Acceleration straight line graph

[xzibition8612]

Homework Statement

A particle starts from rest and accelerates as shown in the attached figure. Determine (a) the article's speed at t=10s and t=20s. (b) The distance traveled in the first 20s.

Homework Equations

a=dv/dt

The Attempt at a Solution

(a) t=10s, speed = 20m/s
t=20s, speed = 5m/s
Those were obtained by taking the area under the acceleration.

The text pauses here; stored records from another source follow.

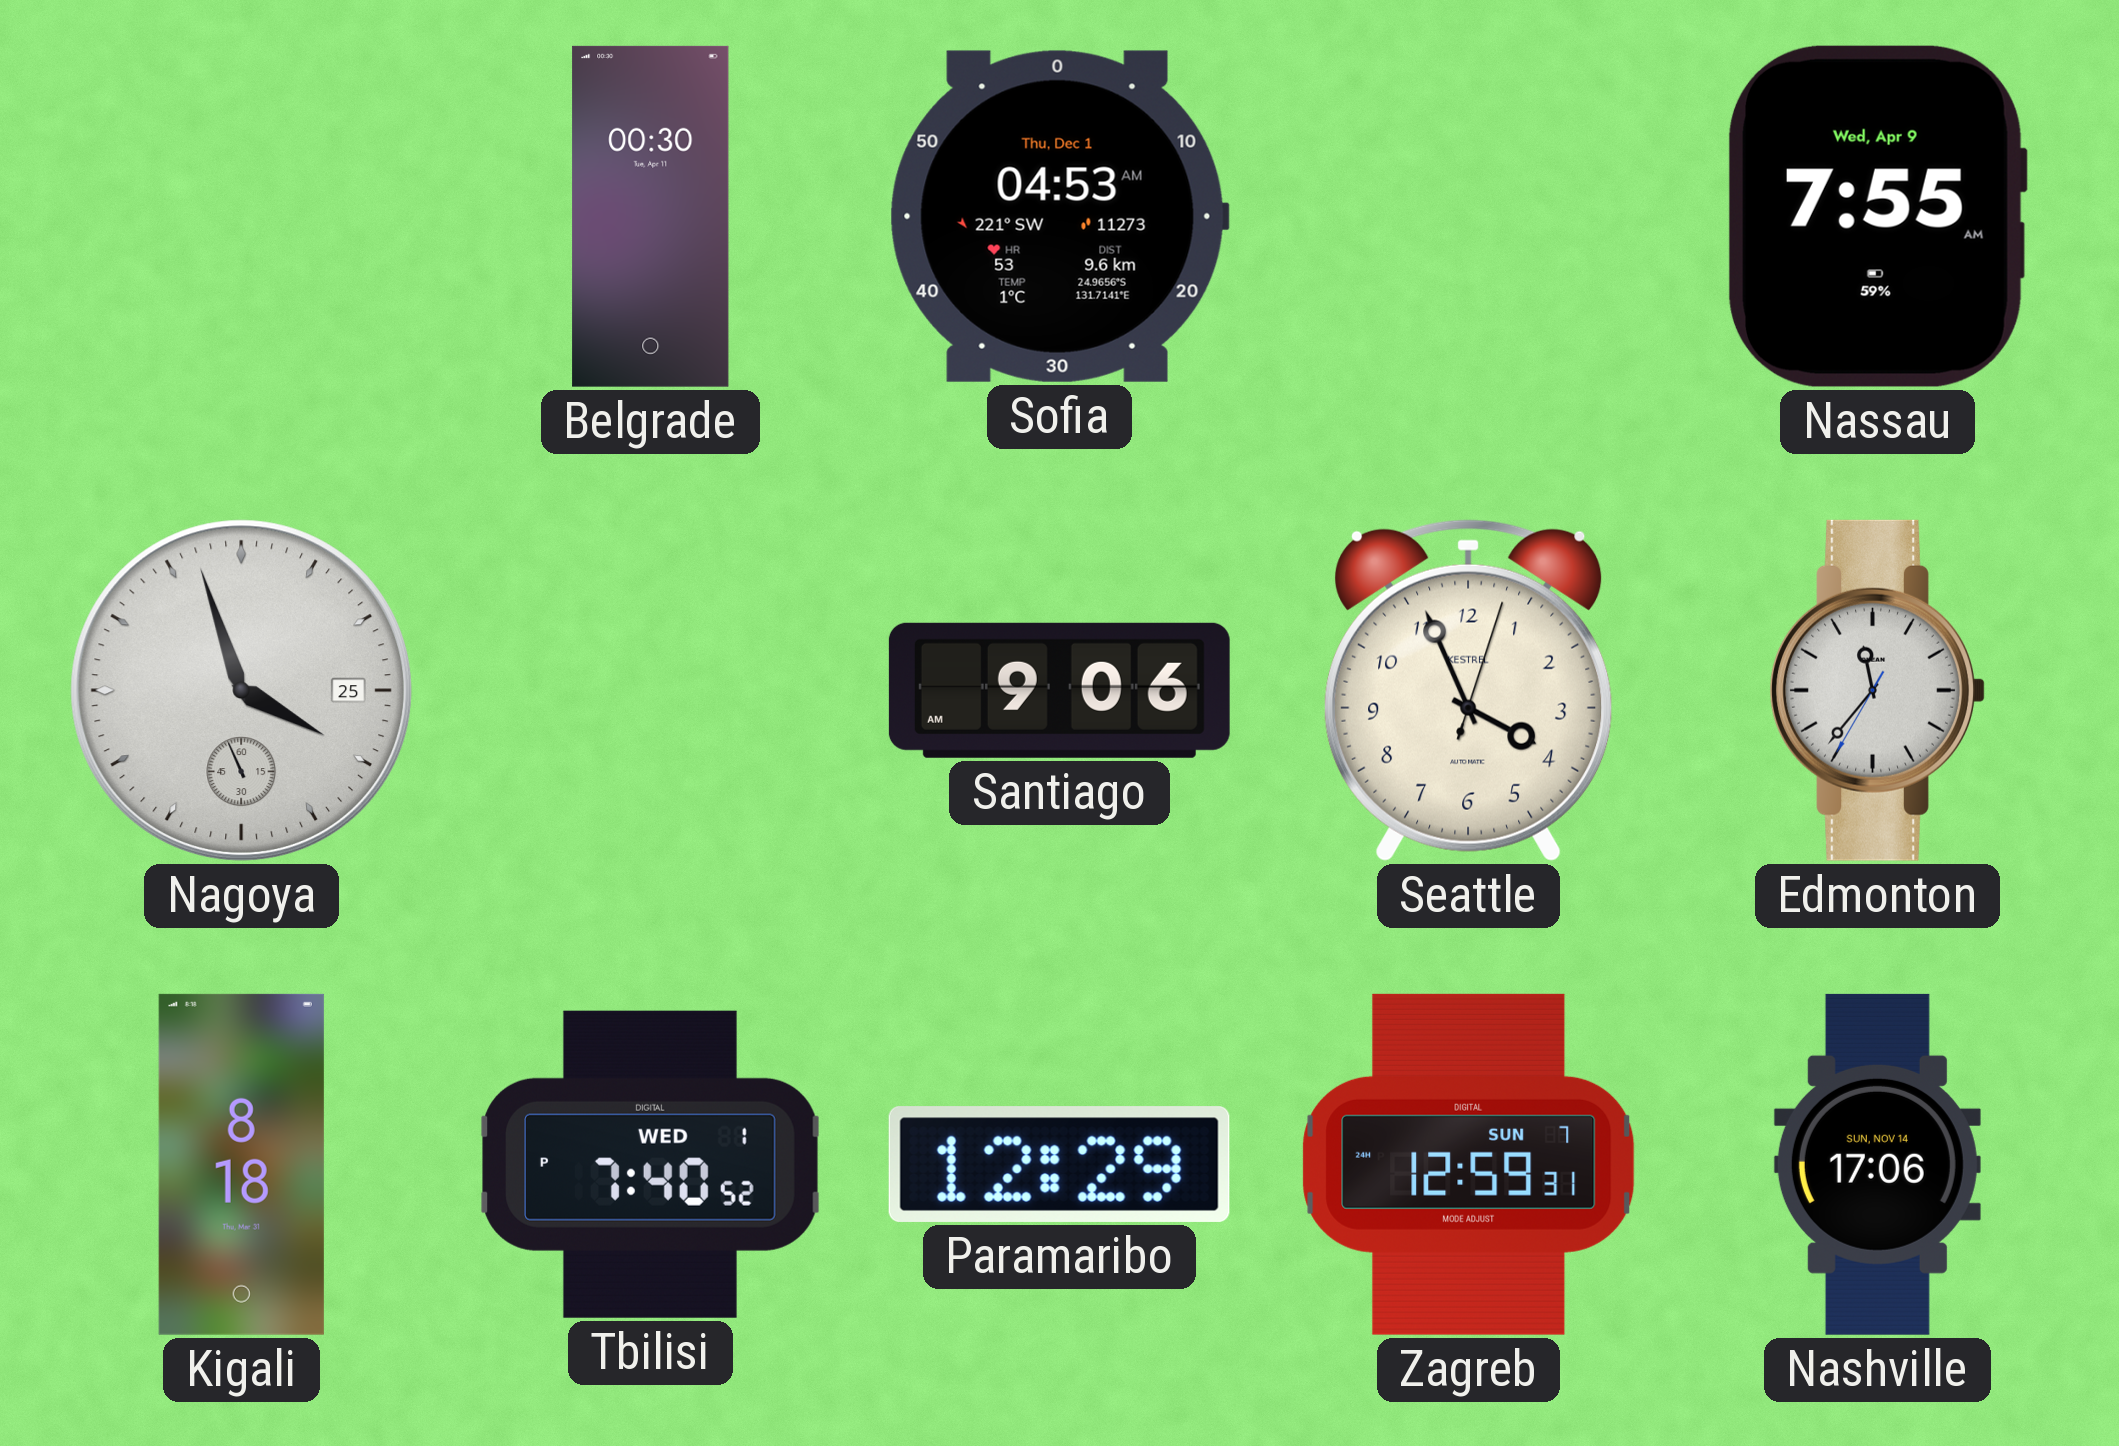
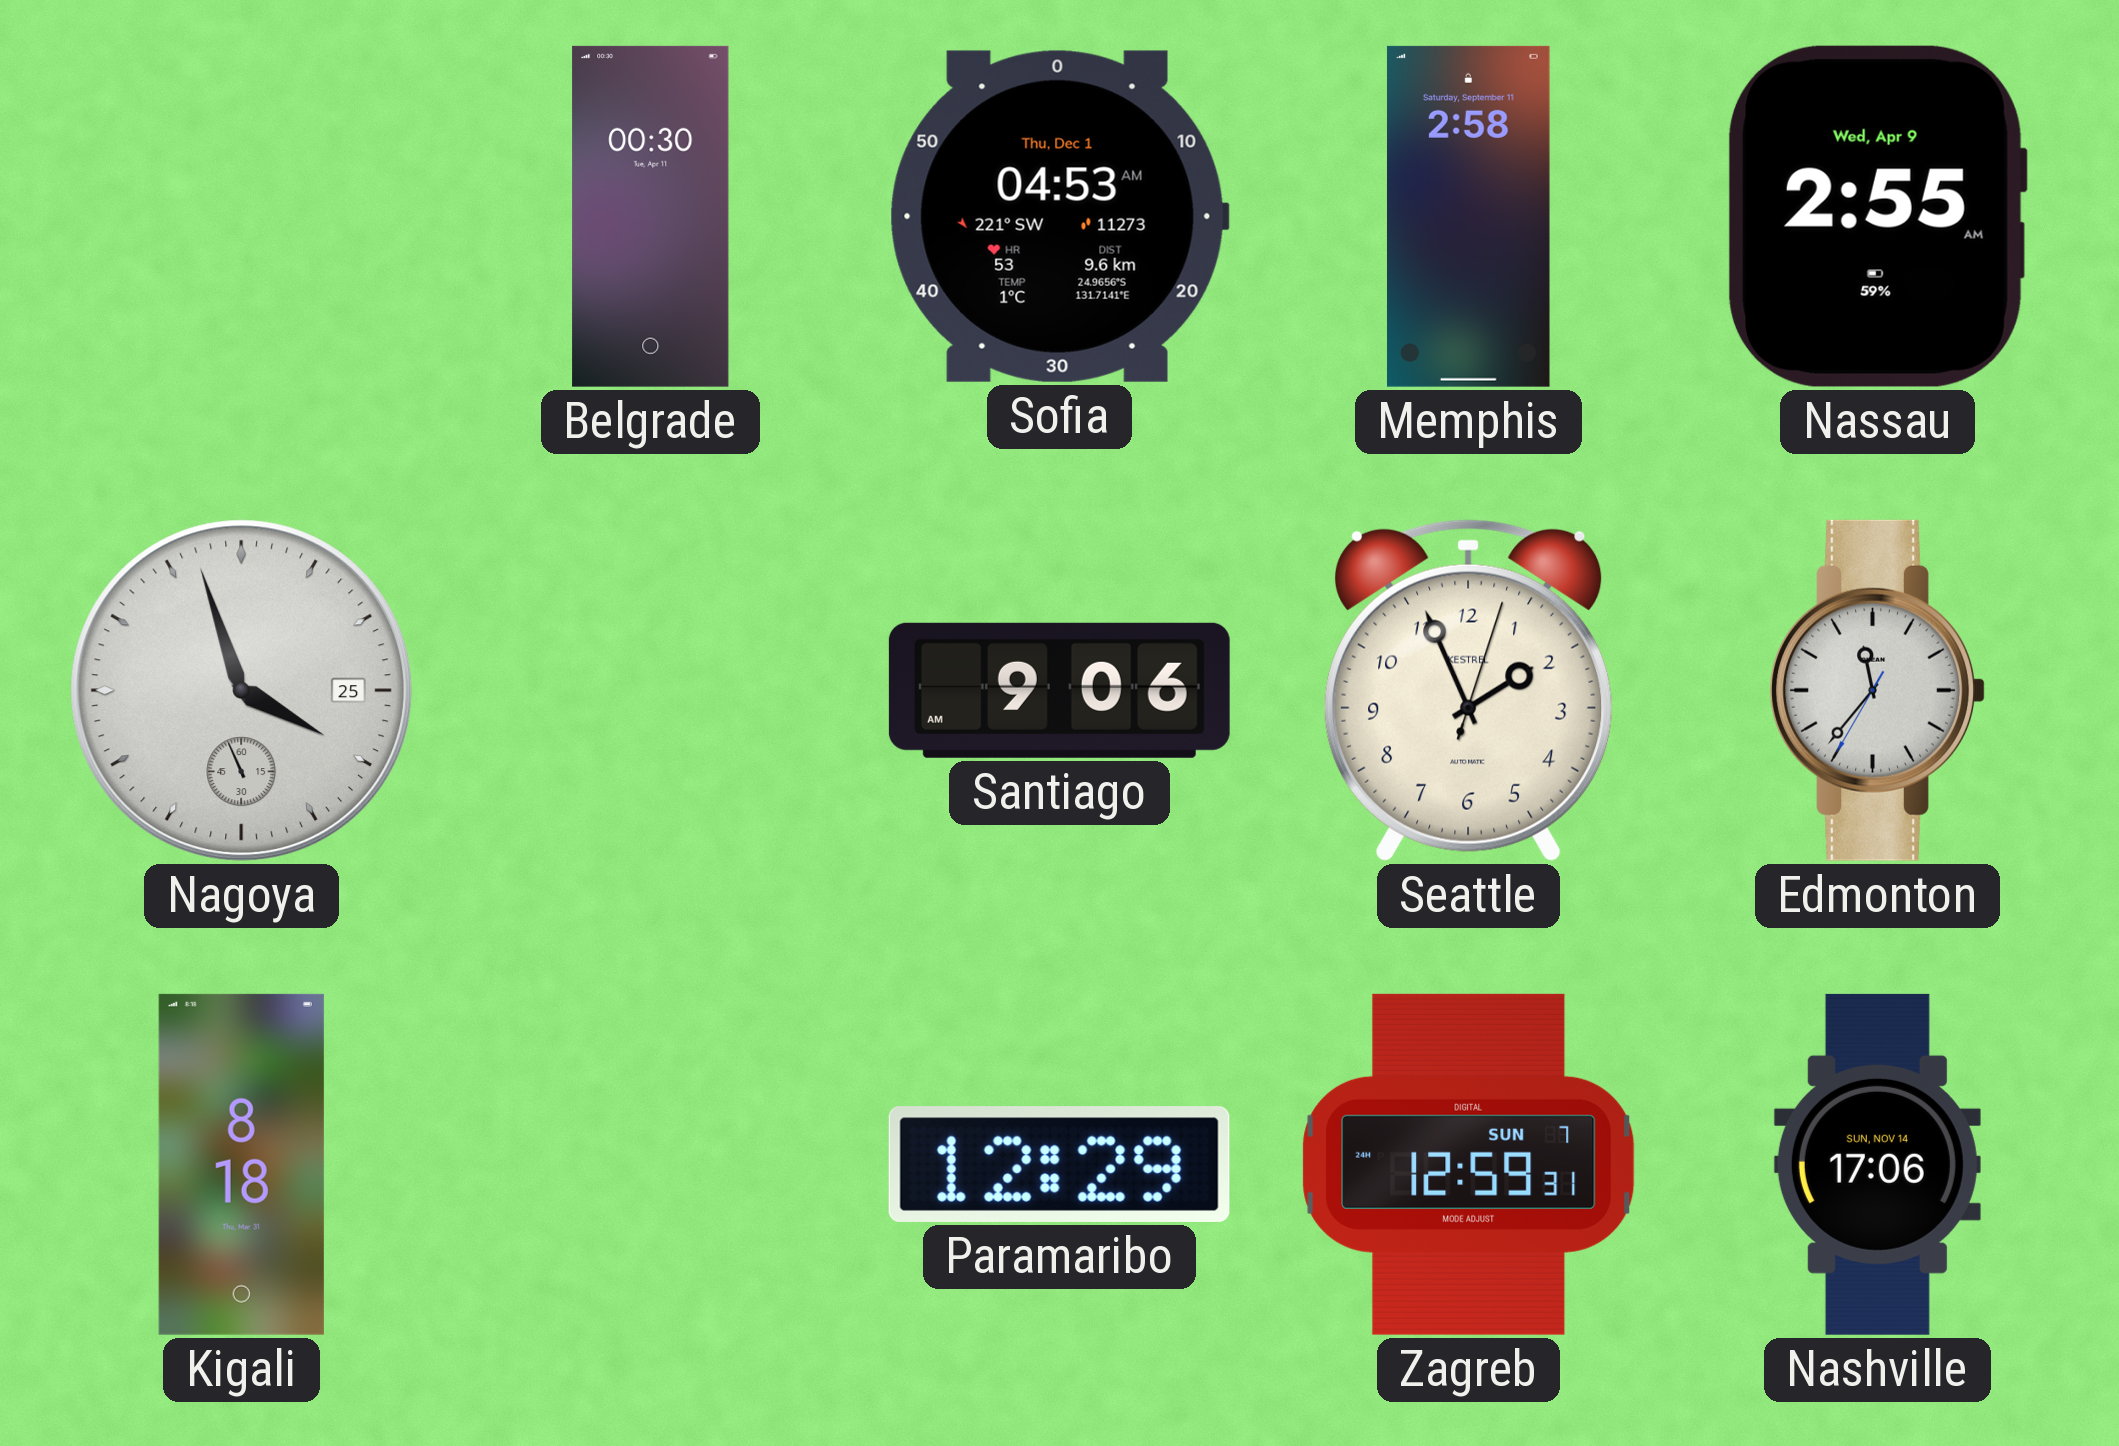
Memphis: none -> 2:58
Nassau: 7:55 -> 2:55
Seattle: 3:56 -> 1:56
Tbilisi: 7:40 -> none
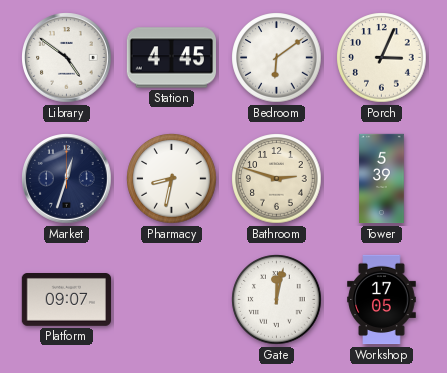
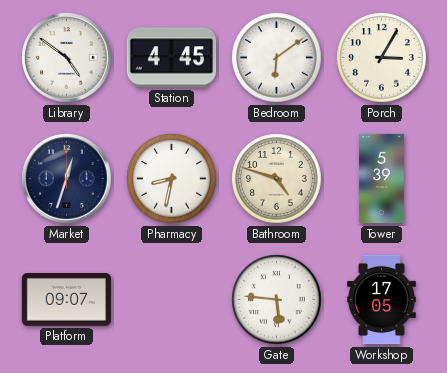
Porch: 3:04 -> 3:05
Bathroom: 2:48 -> 4:48
Gate: 12:02 -> 5:46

(b) book gives the answer 262m. NO idea how this came about. I thought about 225m being the answer since 20m/s * 10s + 5m/s * 5s, but this wouldn't be correct because the velocity is changing, not constant. Any help would be appreciated.

 

[ap123]

You can use the constant-acceleration equations to work this out.

 

[xzibition8612]

k is there a way by the graph or integration? I want to use something that's always going to work, if that's possible.

 

[SteamKing]

Graphically, the change in velocity from t1 to t2 represents the area under the acceleration curve.

After constructing a velocity curve, the change in displacement is the area under the velocity curve.

If the acceleration curve is positive, how does that affect velocity?
If the acceleration curve is negative, how does that affect velocity?
If the acceleration curve is zero, how does that affect velocity?

 

[Nickie]

Your solution for part (a) is correct. The speed at t=10s is 20m/s and at t=20s is 5m/s, as determined by taking the area under the acceleration curve. For part (b), the distance traveled can be determined by finding the area under the velocity curve, since distance is equal to velocity multiplied by time. In this case, the distance traveled in the first 20s can be calculated by finding the area of the triangle formed by the velocity points at t=10s, t=20s, and the x-axis. This gives a distance of 225m, as you correctly calculated. It is important to note that the velocity is not constant, but it is still possible to calculate the distance by finding the area under the curve. The answer given in the book may be incorrect or may have been calculated using a different method.